An abbreviated LPGA Q-Series gets underway on Thursday at Robert Trent Jones’ Magnolia Grove Golf Course in Mobile, Alabama. The event, which has been shortened from 144 holes to 108 holes, concludes on Dec. 5.
A field of 104 players will compete over the Falls and Crossings courses, with a cut after Round 4 to low 65 and ties. Louise Suggs Rolex Rookie of the Year Hae Ran Ryu medaled at the 2022 Q-Series.
Players who finish in the top 45 and ties will earn 2024 LPGA cards. Those who finish in the top 20 and ties will earn the Category 14 status while those who are 21-45 and ties will fall into Category 15.
Any player who completes 72 holes will receive Epson Tour status.
Here’s a breakdown of notables in the field:
Top 75 in the world
Players in the top 75 players of the Rolex Rankings as of Oct. 10 had the opportunity to advance straight to Q-Series (for an entry fee of $5,500). South Korea’s Jin Hee Im, currently ranked 40th, is in the field as is Mao Saigo (43), So Mi Lee (57), Yu Jin Sung (66) and Yuri Yoshida (69).
Im has four victories this season on the KLPGA. Saigo, who tied for third at the 2022 Amundi Evian, has six wins on the Japan LPGA the past two seasons.
Christina Kim, a three-time winner on the LPGA, is one of 29 players in the field who advanced through the second stage of Q-School to earn their spot in the field. The 39-year-old was a rookie on the LPGA in 2003. Kim finished 168th on the CME points list this season.

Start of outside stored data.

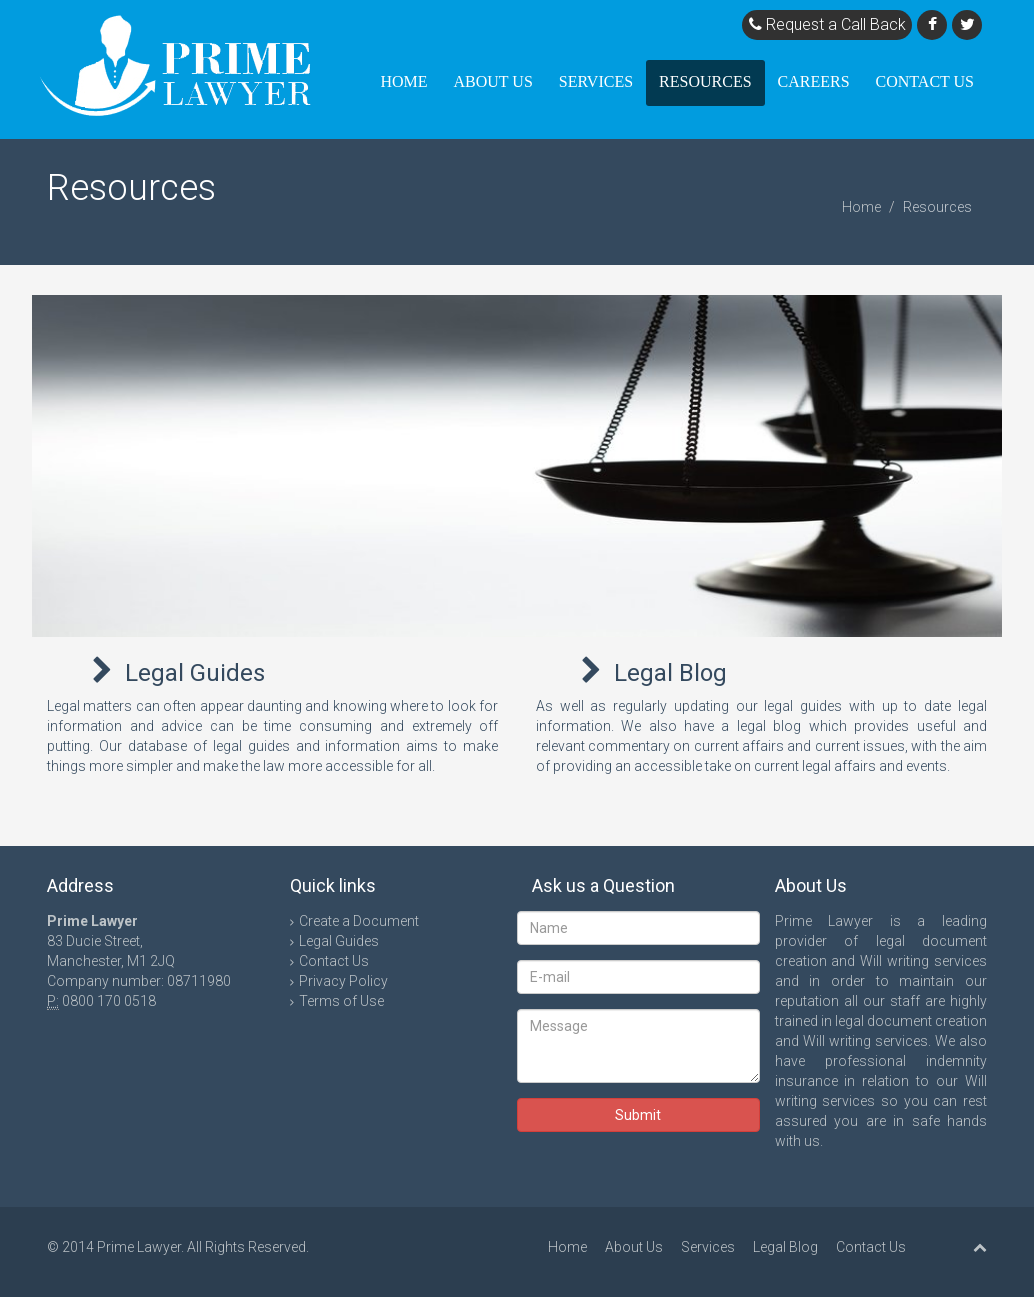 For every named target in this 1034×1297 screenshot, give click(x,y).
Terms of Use (341, 1001)
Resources (705, 81)
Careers (814, 81)
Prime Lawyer (139, 1247)
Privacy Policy (343, 981)
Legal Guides (195, 673)
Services (596, 81)
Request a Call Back (827, 24)
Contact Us (925, 81)
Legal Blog (670, 673)
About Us (493, 81)
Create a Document (359, 921)
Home (403, 81)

Other LPGA winners in the field include Annie Park (2018 ShopRite Classic) and Cydney Clanton (2019 Dow Great Lakes Bay Invitational).
2023 LPGA rookies
Of the 32 rookies on the LPGA this season, nearly half are at Q-Series this week. Thailand’s Natthakritta Vongtaveelap has two top-10 finishes on the LPGA this season but hasn’t competed on tour since she was disqualified from the U.S. Women’s Open at Pebble Beach after her caddie, Jinsup Kim, used a distance-measuring device on multiple holes.
Vongtaveelap finished runner-up in her first LPGA start of the season at home in Thailand and tied for sixth last April in Hawaii.

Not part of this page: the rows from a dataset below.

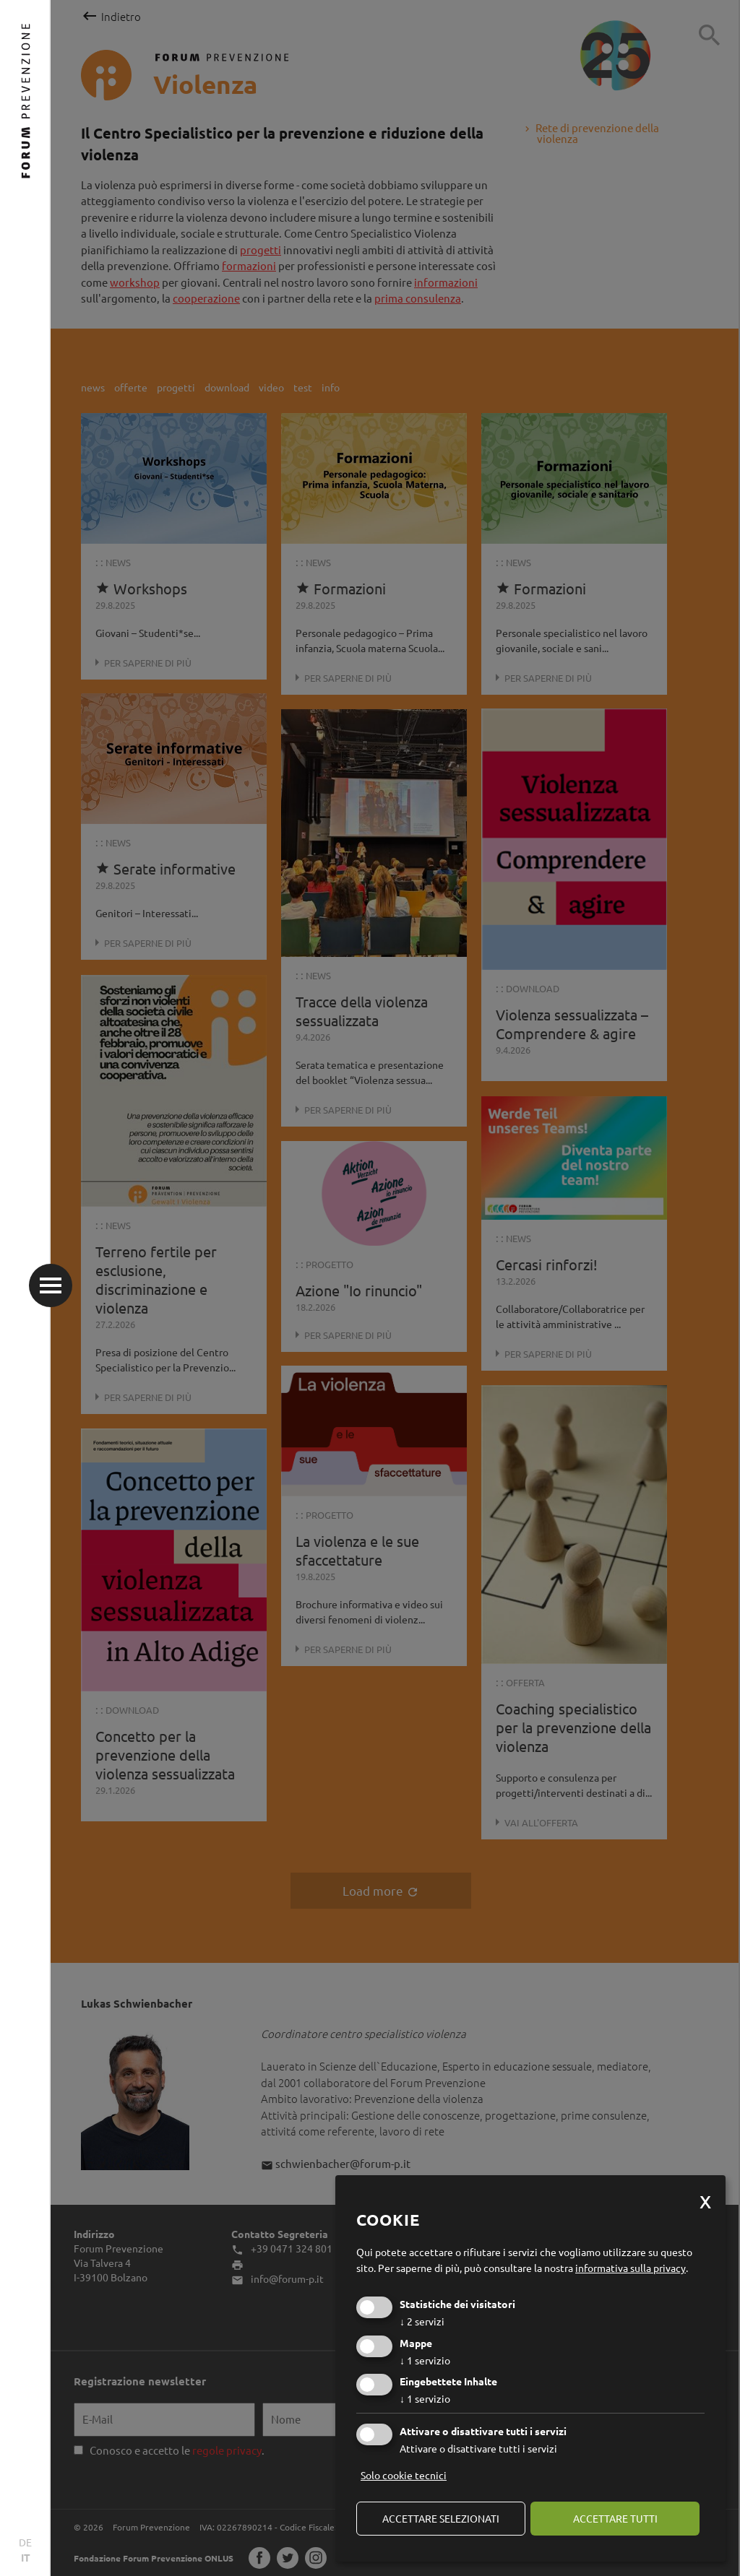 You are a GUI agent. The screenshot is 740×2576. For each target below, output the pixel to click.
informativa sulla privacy (630, 2267)
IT (25, 2557)
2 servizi (422, 2321)
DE (25, 2542)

U.S. Women's Amateur champs
Saki Baba, hot off of earning her JLPGA card earlier this month, heads to Alabama to try to add to her card collection. Baba won the 2022 U.S. Women’s Amateur in dominating fashion at Chambers Bay, defeating Monet Chun, 11 and 9.

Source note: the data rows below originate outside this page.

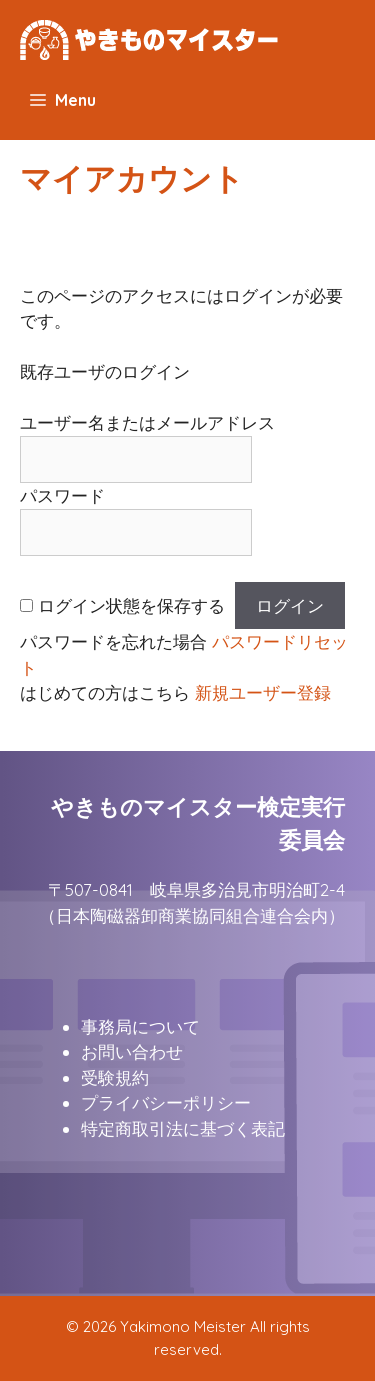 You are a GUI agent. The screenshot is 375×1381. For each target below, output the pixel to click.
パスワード (62, 495)
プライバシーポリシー (166, 1102)
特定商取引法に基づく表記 (183, 1128)
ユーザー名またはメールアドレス (147, 422)
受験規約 (115, 1077)
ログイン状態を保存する (131, 605)
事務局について (140, 1026)
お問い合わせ (132, 1051)
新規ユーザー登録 (263, 692) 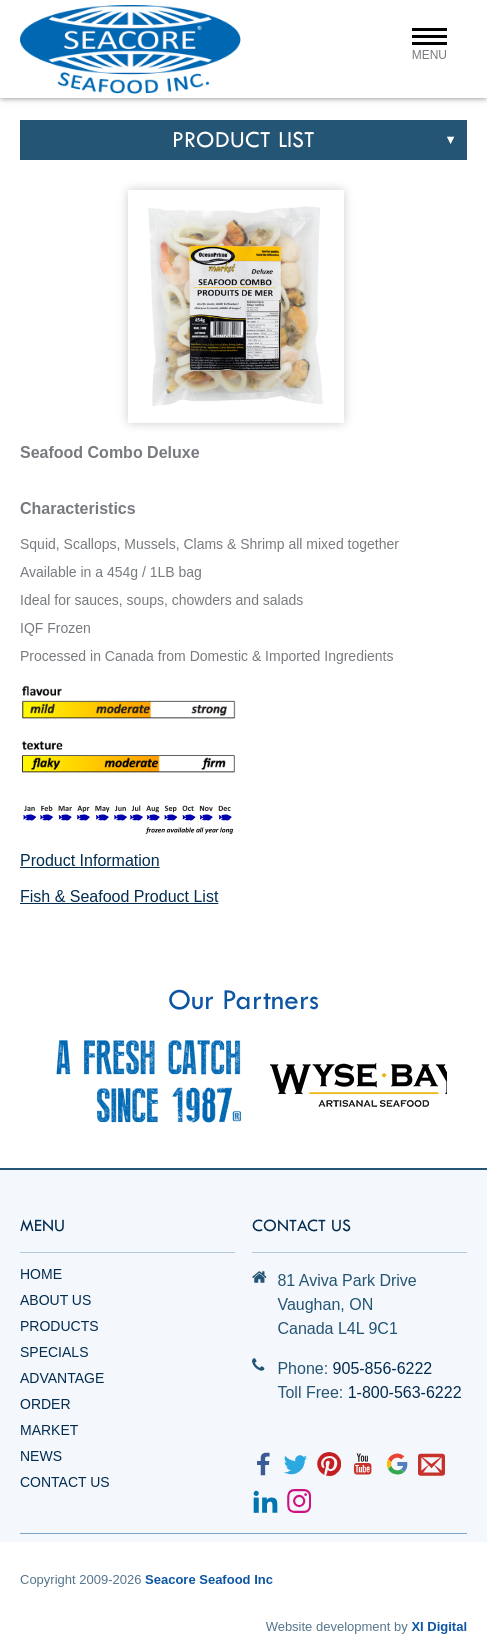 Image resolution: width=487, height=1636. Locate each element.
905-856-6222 (383, 1368)
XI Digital (439, 1626)
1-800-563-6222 (405, 1392)
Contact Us (65, 1482)
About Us (55, 1300)
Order (45, 1404)
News (41, 1456)
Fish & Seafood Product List (119, 896)
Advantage (62, 1378)
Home (41, 1274)
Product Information (90, 860)
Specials (54, 1352)
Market (49, 1430)
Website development (328, 1626)
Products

Baba is one of five past U.S. Women’s Amateur champions in the field, joined by Sophia Schubert (2017), Emma Talley (2013), Jennifer Song (2009) and Mariajo Uribe (2007).
Stage 1 advancers
Seven players in the field advanced through the first two stages of qualifying school. Former Clemson player Savannah Grewal, who shared medalist honors in Rancho Mirage, California, is among them. She’s joined by Tzu-Yi Chang, Benedetta Moresco, Malia Nam, Jiaze Sun, Lilly Thomas and Briana Chacon.
The second stage of LPGA Q-School wrapped up in Venice, Florida, on Oct. 20 and of the 188 players who started the week, 41 advanced. Among those 41 were nine amateurs. LSU’s Ingrid Lindblad topped the field by four strokes with an 18-under total.
In order for players to continue on to Q-Series, they had to first turn professional. Lindblad, the No. 1 amateur in the world, chose to remain at LSU to complete her fifth season.
Four players decided to turn professional and move on to the final stage: Baba, Chacon, Grewal and Thomas.
Solheim Cup players
It seems like just yesterday that Mina Harigae became the first player to collect a seven-figure check for finishing second place in a major at the 2022 U.S. Women’s Open at Pinehurst. The year prior, she was a rookie on Pat Hurst’s U.S. Solheim Cup team in Toledo, Ohio, after a rapid rise.
Harigae, however, dipped to 101st on the CME points list this season. After ranking 16th on tour in putts per greens hit in regulation last year, Harigae plummeted to 83rd this season.
Christina Kim, a three-time Solheim Cup participant, last represented the U.S. in 2011.